**Work order**
This exercise asks for every line of the material that contains the word "Connections".

**Dataset**
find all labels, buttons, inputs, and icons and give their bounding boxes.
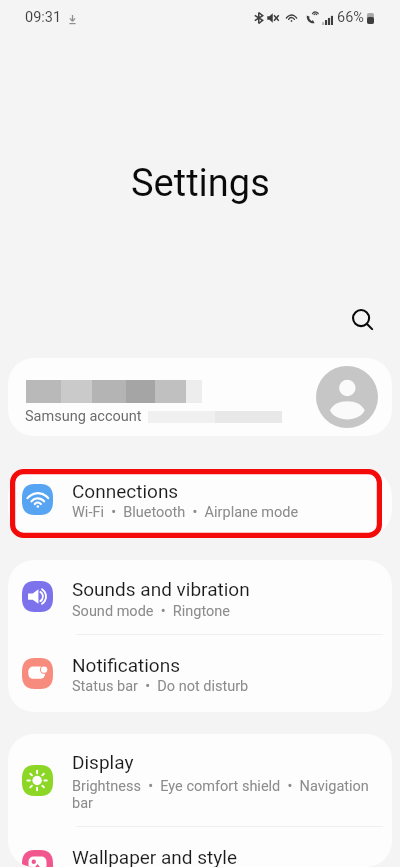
button[interactable]: Sounds and vibration bbox=[8, 560, 392, 634]
button[interactable]: Search bbox=[341, 298, 385, 342]
staticText: Sound mode • Ringtone bbox=[72, 603, 230, 620]
button[interactable]: Samsung account bbox=[8, 358, 392, 436]
staticText: Notifications bbox=[72, 654, 181, 676]
staticText: Sounds and vibration bbox=[72, 578, 250, 600]
staticText: Settings bbox=[131, 161, 270, 206]
staticText: 09:31 bbox=[25, 9, 62, 26]
staticText: Brightness • Eye comfort shield • Naviga… bbox=[72, 778, 372, 812]
staticText: Samsung account bbox=[25, 408, 142, 425]
button[interactable]: Wallpaper and style bbox=[8, 826, 392, 867]
staticText: Status bar • Do not disturb bbox=[72, 678, 249, 695]
staticText: Wallpaper and style bbox=[72, 846, 237, 867]
button[interactable]: Display bbox=[8, 734, 392, 826]
button[interactable]: Connections bbox=[8, 470, 392, 536]
staticText: Display bbox=[72, 751, 134, 773]
staticText: Connections bbox=[72, 480, 179, 502]
staticText: 66% bbox=[337, 9, 364, 26]
staticText: Wi-Fi • Bluetooth • Airplane mode bbox=[72, 504, 299, 521]
button[interactable]: Notifications bbox=[8, 634, 392, 712]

**Reply**
button[interactable]: Connections bbox=[8, 470, 392, 536]
staticText: Connections bbox=[72, 480, 179, 502]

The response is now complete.